Looks very similar to the 4Suite example besides the imports and the declared rule. Amara does not support XPath attributes by default (to save space, similar, I'd guess, to the reasoning in ElementTree), but you can trivially enable them by asserting the above rule. 4Suite has no such limitations, but Amara's edge is more clearly shown if you're not using XPath. For example, Amara would allow you to access an XHTML title easily, without needing XPath: print doc.html.head.title. This is what I mean by extreme Python-friendliness. I should point out, though, that Amara's XPath implementation does have some other limitations, but not any most users are likely to run into.





Got code of your own?


5 Comments

aristotle
2005-01-16 04:50:11
libxml2 bindings
Interesting that you say it's hard to make Pythonesque bindings. Over here in Perl-land I've been using XML::LibXML for quite a while, and I have to say Matt Seargent and Christian Gland did a rather good job making the interface feel Perlish despite keeping pretty close to the C API. I've been a fan for a long time: it's a low memory footprint speed devil with a pleasant interface — nothing not to like there.
uche
2005-01-16 09:55:57
libxml2 bindings
Interesting. I don't know all that much about Perl, so I think I speak for many readers that it would be an interesting to see an example of this, if you could post one here.
faassen
2005-01-17 04:53:53
lxml.etree
Since last week, thanks to lxml.etree, you can do libxml2 *and* elementtree at the same time. This allows you to write code like this:


>>> from lxml import etree
>>> tree = etree.parse('ot.xml')
>>> tree.xpath('(//v)[5]/text()')
[u'And God called the light Day, and the darkness he called Night. And the evening and the morning were the first day.\n']

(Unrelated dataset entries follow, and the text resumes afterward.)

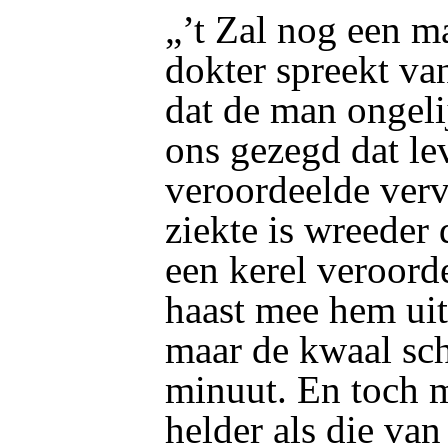
„’t Zal nog een m
dokter spreekt va
dat de man ongeli
ons gezegd dat le
veroordeelde verv
ziekte is wreeder 
een kerel veroorde
haast mee hem uit
maar de kwaal sch
minuut. En toch m
helder als die va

or, say, this, modifying the elements returned:


>>> result = tree.xpath('(//v)[5]')
>>> result[0].text = 'The day and night verse.'
>>> tree.xpath('(//v)[5]/text()')
[u'The day and night verse.']


Unlike in the libxml2 example, there is no deception involved -- a Pythonic API and memory management is taken care of.

tomvons
2005-02-28 02:27:11
PyXML example


For the casual Googler, the minidom way would be:



from xml.dom import minidom
from xml import xpath


doc = minidom('foo.opml').documentElement
for url in xpath.Evaluate('//@xmlUrl', doc):
print url.value



Riccardo
2006-06-10 14:07:57
I'm the casual Googler :) I needed one year to pass by here, but found the answer I was searching for.
Tnx Tomvons (and others too)